I'm enjoying catching up with myself and working through the reflective diaries that I keep (offline) for each project. The way I work is child centered, so this necessitates building on observations in order to plan what is going to be offered next.

This always takes more time than I allow, especially when I am busy, but I know that the most exciting and interesting observations build up over time so writing my scraps of notes and doodles from a variety of sources into something more coherent is vital.

Notebooks from a  project last year
Reflection isn't just a tool for me as a practitioner. I see the value of reflection for the children I work with, and the end of each Forest School session we try to make time to talk about our experiences in order to identify our achievements, recognise our contribution or talk about our friends and the best bits we experienced. This sort of reflection is the cornerstone of self awareness which in turn leads to better social skills.

Forest School scrap book

With lots of my ongoing projects like the fire project (in a Foundation Stage with a group of Early Years age children) and Forest School groups we use scrap books to record what has been going on: 

Our book about Fire!
These books are A2 size which means it is much easier to manage with a group of children. Not only are they useful for reflection but for reviewing, that critical step that allows the children to remember what took place and use this remembrance to plan and extend their own  learning. 

I got the idea for making these large books from a setting I was working with, based on this book  by mindstretchers (more info here).

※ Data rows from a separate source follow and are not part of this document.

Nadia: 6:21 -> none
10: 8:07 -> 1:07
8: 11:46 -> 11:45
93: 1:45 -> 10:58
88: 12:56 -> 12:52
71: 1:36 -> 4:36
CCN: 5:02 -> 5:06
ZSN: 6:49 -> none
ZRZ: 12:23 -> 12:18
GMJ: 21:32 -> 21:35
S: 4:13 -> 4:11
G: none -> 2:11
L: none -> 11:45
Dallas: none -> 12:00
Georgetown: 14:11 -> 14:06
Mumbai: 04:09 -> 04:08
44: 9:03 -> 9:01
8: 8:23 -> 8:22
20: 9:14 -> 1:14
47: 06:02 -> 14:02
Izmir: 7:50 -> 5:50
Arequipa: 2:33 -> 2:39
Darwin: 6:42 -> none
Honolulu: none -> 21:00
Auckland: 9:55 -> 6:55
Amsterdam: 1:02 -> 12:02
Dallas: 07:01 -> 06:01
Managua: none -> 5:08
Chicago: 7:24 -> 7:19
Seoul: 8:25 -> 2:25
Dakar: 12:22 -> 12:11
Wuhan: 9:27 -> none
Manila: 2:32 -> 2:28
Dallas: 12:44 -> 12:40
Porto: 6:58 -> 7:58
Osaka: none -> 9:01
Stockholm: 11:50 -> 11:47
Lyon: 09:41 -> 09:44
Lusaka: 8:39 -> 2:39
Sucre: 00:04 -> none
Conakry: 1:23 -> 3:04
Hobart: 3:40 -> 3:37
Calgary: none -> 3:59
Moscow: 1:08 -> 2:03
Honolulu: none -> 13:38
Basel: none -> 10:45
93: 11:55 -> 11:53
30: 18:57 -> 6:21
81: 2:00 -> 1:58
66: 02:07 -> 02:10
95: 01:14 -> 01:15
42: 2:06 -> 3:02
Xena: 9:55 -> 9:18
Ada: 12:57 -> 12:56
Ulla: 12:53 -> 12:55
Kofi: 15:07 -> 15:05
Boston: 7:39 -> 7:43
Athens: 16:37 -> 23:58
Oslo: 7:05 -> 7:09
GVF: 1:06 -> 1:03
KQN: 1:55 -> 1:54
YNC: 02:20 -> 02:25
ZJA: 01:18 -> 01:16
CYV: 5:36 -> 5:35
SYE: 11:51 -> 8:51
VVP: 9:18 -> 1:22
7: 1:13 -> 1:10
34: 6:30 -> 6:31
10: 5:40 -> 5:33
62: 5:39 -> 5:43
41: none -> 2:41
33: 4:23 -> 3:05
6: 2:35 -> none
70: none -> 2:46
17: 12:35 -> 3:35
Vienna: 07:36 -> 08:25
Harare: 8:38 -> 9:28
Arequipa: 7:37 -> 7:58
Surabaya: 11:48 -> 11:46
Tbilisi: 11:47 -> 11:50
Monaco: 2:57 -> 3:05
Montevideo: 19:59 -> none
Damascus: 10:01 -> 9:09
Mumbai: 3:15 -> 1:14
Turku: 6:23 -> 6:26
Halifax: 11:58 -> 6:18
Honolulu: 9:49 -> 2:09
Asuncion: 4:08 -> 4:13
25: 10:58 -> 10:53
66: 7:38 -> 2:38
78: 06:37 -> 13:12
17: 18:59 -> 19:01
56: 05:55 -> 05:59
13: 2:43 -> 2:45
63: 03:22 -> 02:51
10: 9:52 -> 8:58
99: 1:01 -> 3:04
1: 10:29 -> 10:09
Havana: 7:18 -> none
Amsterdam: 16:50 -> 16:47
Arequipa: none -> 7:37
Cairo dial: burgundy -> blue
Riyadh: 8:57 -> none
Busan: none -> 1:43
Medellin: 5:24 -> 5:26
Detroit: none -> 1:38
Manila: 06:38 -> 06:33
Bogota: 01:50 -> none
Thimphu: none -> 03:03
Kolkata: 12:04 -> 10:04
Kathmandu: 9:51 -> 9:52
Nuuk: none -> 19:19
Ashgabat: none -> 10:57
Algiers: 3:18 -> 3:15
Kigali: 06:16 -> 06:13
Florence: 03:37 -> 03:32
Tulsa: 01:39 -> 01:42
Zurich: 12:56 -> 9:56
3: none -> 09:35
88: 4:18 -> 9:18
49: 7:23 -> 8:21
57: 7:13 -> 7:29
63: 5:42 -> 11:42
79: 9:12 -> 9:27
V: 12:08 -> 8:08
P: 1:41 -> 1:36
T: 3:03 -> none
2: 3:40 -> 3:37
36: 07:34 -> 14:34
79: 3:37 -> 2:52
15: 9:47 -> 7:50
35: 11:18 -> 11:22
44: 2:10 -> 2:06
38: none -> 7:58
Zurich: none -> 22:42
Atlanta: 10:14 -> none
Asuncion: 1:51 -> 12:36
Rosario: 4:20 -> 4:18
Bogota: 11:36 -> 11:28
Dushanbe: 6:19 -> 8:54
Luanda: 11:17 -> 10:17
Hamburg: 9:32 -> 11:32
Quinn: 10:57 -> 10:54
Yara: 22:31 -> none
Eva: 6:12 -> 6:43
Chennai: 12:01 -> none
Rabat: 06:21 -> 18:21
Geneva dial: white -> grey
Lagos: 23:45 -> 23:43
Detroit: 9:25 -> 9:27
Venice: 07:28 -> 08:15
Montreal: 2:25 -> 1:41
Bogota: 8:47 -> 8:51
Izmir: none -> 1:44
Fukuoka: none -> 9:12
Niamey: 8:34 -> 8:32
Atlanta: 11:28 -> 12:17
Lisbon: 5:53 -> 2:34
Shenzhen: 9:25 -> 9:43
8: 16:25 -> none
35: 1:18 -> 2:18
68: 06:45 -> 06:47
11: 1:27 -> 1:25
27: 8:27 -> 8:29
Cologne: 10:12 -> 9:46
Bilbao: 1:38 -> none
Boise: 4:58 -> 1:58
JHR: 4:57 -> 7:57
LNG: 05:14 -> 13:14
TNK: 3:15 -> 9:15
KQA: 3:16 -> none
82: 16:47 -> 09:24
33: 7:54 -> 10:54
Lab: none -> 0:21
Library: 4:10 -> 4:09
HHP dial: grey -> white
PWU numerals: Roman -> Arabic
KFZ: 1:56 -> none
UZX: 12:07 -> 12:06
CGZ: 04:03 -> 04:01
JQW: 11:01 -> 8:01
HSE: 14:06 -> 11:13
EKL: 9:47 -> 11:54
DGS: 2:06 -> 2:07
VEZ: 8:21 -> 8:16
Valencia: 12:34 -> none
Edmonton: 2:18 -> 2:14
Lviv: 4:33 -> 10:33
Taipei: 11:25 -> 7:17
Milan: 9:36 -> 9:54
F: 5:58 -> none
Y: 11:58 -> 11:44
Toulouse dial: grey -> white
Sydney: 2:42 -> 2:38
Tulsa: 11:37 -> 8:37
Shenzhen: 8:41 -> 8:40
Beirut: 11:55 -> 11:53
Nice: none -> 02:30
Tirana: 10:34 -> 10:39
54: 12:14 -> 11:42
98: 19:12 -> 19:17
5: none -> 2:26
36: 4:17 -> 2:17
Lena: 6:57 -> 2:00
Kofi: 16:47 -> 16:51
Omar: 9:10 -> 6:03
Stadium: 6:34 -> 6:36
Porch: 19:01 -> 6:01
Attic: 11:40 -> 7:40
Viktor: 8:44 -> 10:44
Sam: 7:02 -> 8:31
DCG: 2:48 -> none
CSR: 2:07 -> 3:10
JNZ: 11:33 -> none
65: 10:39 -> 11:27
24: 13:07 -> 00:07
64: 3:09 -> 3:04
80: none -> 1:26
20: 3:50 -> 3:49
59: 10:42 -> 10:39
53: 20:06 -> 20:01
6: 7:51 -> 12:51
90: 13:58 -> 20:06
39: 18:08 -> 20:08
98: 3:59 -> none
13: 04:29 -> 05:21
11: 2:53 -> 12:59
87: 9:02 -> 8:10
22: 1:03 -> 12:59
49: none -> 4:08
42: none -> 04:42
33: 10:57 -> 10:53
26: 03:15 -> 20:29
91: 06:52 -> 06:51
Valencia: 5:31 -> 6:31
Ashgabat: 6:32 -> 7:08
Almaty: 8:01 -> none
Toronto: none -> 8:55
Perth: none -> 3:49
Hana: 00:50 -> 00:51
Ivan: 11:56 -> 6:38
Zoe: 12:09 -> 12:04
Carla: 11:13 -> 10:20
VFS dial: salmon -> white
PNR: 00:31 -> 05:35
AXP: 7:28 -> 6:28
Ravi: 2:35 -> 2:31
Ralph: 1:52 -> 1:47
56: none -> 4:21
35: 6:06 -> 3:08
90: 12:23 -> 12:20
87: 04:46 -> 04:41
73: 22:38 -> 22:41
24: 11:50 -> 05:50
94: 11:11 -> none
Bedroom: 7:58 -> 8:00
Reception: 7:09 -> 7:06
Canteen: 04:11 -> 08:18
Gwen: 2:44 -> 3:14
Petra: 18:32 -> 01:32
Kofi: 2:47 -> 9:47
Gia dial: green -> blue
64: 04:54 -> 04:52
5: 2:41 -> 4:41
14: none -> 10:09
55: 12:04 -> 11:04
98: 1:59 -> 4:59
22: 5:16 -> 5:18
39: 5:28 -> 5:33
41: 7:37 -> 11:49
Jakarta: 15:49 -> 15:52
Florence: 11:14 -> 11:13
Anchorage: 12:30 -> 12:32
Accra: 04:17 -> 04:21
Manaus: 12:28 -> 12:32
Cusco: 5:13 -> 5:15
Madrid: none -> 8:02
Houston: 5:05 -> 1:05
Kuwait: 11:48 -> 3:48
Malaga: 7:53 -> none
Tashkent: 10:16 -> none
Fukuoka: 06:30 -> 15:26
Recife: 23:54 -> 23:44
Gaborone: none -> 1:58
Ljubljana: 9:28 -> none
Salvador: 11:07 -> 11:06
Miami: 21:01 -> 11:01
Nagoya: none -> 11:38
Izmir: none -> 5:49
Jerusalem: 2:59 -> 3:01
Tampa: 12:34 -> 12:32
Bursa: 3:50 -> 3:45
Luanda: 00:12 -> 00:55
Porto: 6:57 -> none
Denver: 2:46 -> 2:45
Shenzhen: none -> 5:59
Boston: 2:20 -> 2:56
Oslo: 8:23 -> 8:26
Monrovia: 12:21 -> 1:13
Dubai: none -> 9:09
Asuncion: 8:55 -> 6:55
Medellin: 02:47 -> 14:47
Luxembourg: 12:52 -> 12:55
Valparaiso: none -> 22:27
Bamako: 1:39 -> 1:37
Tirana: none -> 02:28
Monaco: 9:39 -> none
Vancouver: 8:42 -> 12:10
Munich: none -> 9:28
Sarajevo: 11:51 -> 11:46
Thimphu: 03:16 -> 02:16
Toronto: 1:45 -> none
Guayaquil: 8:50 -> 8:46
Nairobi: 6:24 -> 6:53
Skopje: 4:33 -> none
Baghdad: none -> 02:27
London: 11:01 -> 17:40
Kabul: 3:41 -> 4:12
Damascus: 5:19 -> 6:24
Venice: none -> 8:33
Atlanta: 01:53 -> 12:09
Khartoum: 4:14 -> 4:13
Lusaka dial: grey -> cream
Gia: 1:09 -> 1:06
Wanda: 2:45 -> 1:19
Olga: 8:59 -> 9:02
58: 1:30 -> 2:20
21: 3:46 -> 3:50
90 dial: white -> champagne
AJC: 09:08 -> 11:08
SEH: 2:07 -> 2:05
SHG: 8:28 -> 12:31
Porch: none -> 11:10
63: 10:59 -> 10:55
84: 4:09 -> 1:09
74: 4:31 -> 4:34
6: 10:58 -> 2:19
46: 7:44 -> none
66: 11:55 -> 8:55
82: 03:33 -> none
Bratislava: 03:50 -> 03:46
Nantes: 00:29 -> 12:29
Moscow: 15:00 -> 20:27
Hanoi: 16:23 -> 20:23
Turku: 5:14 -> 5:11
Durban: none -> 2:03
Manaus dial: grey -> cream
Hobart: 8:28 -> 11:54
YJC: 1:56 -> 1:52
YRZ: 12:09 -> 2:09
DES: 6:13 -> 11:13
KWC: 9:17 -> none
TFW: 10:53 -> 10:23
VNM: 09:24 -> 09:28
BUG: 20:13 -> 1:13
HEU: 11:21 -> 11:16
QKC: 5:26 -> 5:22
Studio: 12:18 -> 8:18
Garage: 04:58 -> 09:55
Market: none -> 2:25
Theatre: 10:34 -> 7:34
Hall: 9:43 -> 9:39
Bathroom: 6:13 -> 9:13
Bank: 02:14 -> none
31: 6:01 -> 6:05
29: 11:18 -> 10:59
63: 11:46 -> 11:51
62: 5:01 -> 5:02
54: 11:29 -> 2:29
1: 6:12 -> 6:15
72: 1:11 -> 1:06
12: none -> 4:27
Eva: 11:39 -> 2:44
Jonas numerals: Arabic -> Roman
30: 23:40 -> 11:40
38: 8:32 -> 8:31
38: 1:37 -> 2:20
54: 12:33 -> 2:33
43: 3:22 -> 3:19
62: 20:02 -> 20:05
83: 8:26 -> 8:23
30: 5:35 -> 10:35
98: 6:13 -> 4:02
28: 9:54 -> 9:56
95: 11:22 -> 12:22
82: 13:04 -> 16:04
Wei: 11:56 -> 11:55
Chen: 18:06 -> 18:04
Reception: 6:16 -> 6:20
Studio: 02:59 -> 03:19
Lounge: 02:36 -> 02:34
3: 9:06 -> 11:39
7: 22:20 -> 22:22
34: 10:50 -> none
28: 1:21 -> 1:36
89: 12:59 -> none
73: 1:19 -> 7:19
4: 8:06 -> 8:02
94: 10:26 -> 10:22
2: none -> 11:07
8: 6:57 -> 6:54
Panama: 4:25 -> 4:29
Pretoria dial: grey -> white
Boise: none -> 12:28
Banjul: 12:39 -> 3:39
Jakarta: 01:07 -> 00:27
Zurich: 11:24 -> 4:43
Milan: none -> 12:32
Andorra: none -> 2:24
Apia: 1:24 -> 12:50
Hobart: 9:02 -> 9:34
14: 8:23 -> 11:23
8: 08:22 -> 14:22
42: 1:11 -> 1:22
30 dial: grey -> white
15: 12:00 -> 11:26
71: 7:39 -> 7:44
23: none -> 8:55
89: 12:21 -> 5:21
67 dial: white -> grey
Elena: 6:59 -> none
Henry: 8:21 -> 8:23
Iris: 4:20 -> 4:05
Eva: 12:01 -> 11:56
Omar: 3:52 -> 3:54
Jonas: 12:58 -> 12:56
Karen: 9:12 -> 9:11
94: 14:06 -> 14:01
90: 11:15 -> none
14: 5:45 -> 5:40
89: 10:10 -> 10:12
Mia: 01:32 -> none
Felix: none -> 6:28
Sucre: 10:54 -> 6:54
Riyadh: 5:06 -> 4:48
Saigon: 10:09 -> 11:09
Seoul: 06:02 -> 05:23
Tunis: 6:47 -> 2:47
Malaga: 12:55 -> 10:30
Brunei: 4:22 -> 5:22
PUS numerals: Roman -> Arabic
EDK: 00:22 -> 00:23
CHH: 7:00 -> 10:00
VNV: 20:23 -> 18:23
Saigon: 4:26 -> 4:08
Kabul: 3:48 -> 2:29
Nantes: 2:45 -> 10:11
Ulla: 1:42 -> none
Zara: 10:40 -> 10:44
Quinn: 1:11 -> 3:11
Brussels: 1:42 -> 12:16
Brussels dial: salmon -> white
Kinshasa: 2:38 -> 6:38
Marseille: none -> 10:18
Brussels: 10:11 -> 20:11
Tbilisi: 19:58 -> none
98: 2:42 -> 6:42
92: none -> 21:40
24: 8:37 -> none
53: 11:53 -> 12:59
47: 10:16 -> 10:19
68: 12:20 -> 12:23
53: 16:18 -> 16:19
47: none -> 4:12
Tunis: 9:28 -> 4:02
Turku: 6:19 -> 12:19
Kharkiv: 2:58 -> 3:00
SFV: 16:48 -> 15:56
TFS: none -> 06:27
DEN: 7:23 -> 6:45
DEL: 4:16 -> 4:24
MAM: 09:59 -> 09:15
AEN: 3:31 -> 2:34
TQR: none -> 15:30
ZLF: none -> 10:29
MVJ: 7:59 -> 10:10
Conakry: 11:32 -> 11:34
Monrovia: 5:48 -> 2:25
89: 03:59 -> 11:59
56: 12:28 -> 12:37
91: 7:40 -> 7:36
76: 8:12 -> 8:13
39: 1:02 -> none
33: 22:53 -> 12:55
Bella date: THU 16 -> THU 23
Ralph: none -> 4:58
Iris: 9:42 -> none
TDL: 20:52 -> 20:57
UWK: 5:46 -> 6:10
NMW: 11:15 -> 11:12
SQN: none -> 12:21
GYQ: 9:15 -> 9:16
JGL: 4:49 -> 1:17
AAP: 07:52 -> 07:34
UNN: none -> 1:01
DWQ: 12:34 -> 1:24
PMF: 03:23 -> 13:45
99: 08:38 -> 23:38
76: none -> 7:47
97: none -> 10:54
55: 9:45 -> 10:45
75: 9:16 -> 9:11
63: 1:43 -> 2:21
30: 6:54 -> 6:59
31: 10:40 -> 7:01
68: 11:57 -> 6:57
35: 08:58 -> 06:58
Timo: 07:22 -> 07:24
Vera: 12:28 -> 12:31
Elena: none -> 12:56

What I really like is the simplicity of making scrapbooks based on the 'five hole book stitch' method. At the simplest level this is sewing together sheets of large paper or card along the seam by making five holes and stitching through in the following pattern:

Reviewing and reflection doesn't just have to be written or drawn. I often take photo graphs and short bits of video which the children can use to remember what they have done in the past:

Ready to go to the woods, watching a video of the last session.
On the way back from the woods, a group of children sang to me about going to Forest School, this not only helped them remember what has happened but it is a great motivation as we walk up and down hills.